インフォテリアは6月25日,ロゼッタネットなどに対応したBtoBサーバーの新版「ASTERIA R2」(アステリア アールツー)を出荷した。ビジネス・ロジックやデータ変換の多くを,GUI画面の操作だけで設計できるツール「ASTERIA Designer」を付加した。旧版でビジネス・ロジックなどを記述するには,専用のAPIを使ってJavaScriptプログラムを開発する必要があった。SOAPなどのWebサービス標準にも対応した。
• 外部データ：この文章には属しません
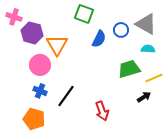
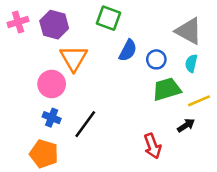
pink cross: (14, 17) -> (18, 22), turned -35
blue circle: (121, 30) -> (156, 59), moved
purple hexagon: (32, 33) -> (54, 25), moved
cyan semicircle: (148, 49) -> (191, 63), turned -80
red arrow: (102, 111) -> (152, 146), moved

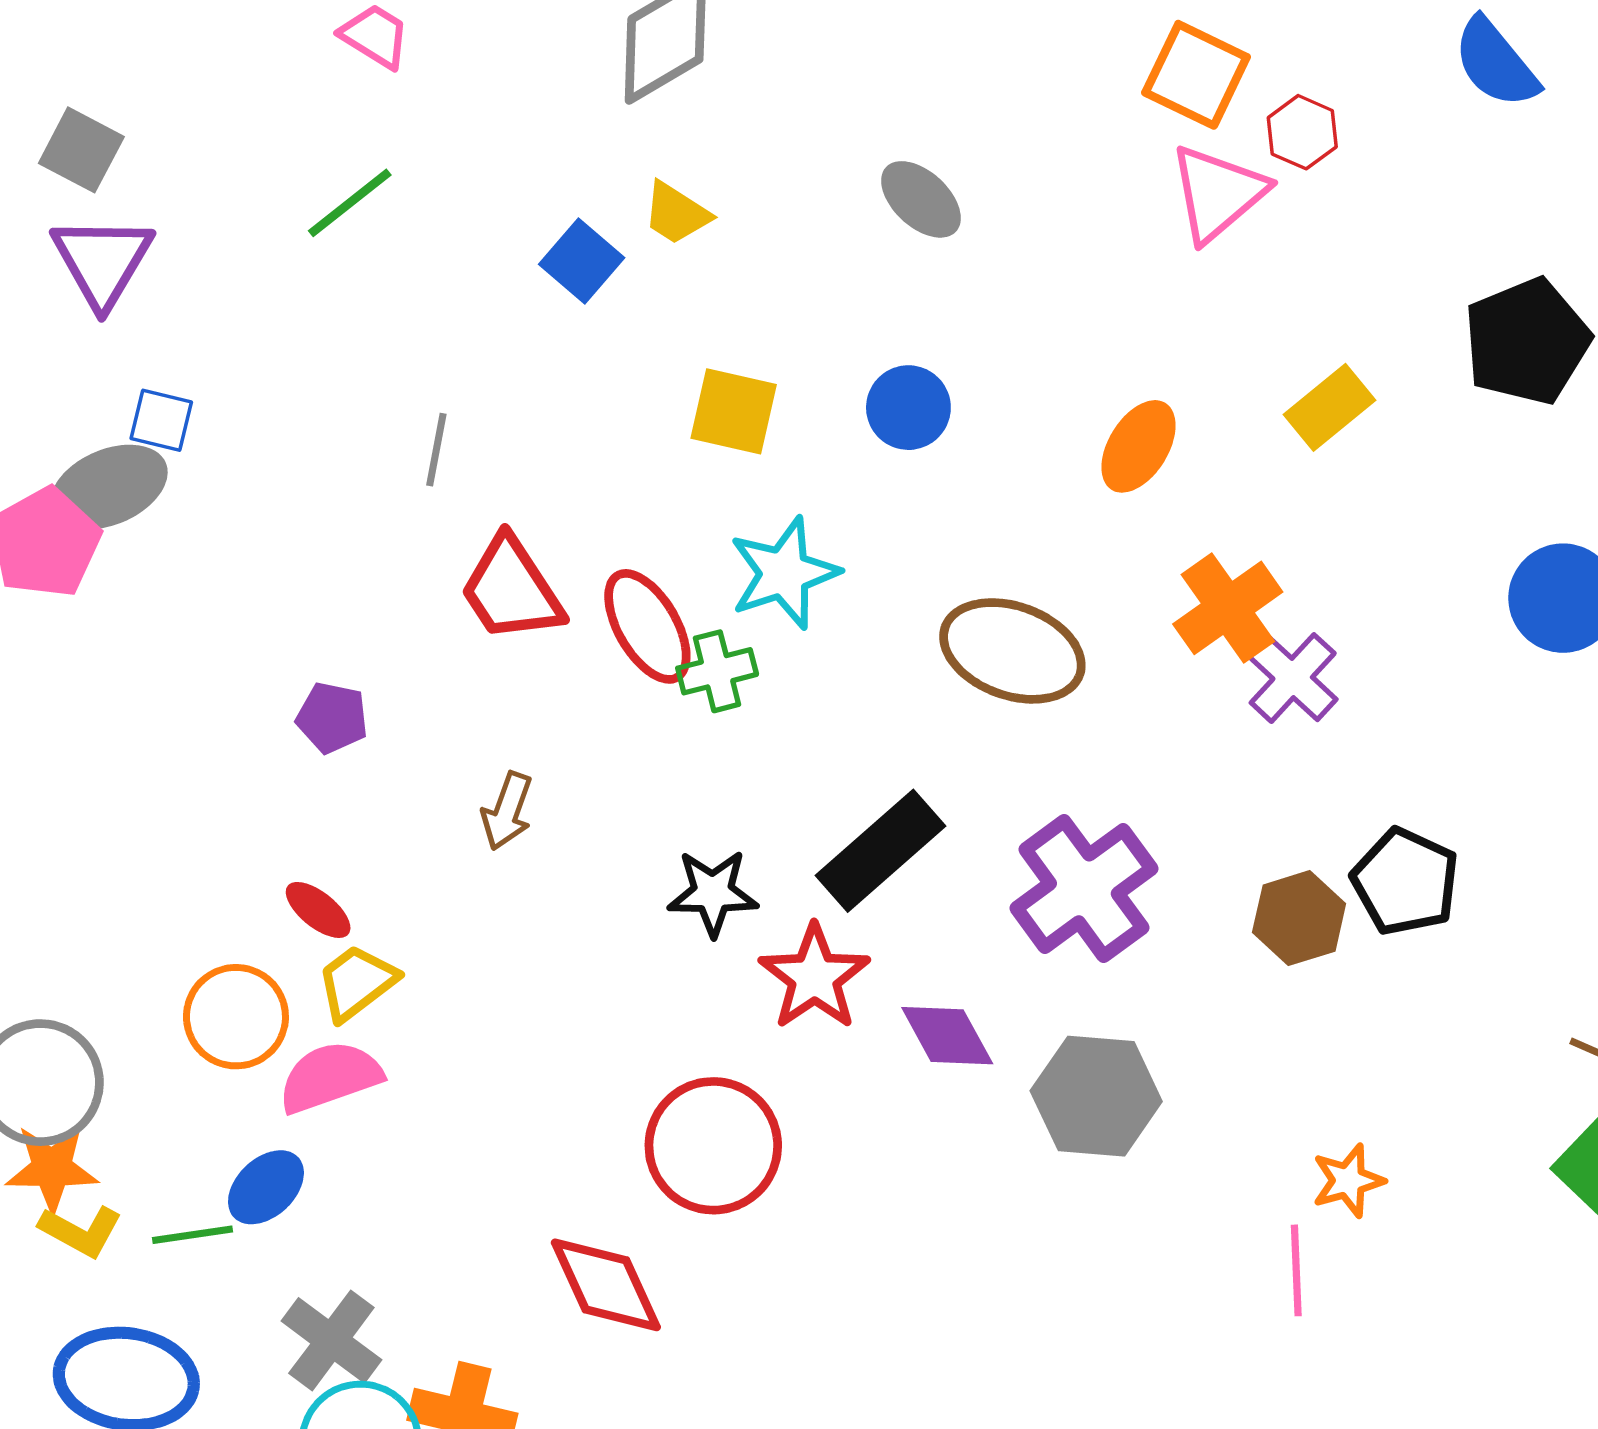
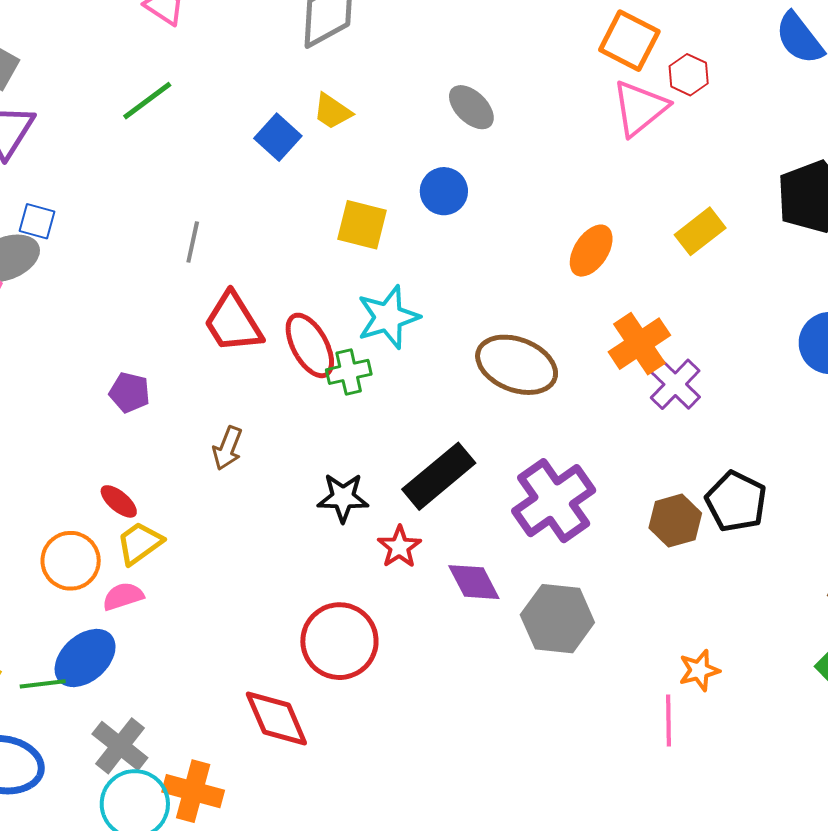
blue circle: (908, 408) -> (444, 191), moved
red star: (814, 977) -> (399, 547), size x0.7
pink semicircle: (330, 1077) -> (123, 596), size x0.7
blue ellipse: (266, 1187) -> (85, 658), size x1.4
 ASTERIA Designerでは,XMLデータだけでなく,固定長やCSV(カンマ区切りデータ),Excelなどの形式のデータ処理もきめ細かくGUI画面で指定できるようにした。固定長データの何バイト目から何バイト目を取り出すといった処理である。ほかのBtoBサーバーのGUIツールでは,XMLデータを変換するXSLT(XMLスタイルシート言語変換)エンジンをベースにしたものがほとんどで,固定長データなどを処理する場合にはスクリプト・プログラムの記述が必要なものが多かった。

 取引先に送信する帳票などを,PDFファイルとして自動生成する機能も付加した。そのための作業は以下の通り。まずExcelを使って,帳票のひな型を作成し,どのセルにデータを差し込むか指定する(専用のExcelマクロを用意)。これをASTERIA Designerに読み込むとアイコンとして表示される。そのアイコンとデータベースをGUI画面でつないで,データベースのどのコラムをPDFに差し込むかを指定する,といった具合である。

 旧版はSolarisとLinux向けだったが,今回のバージョンではWindows NT/2000などにも対応する。価格は400万円から。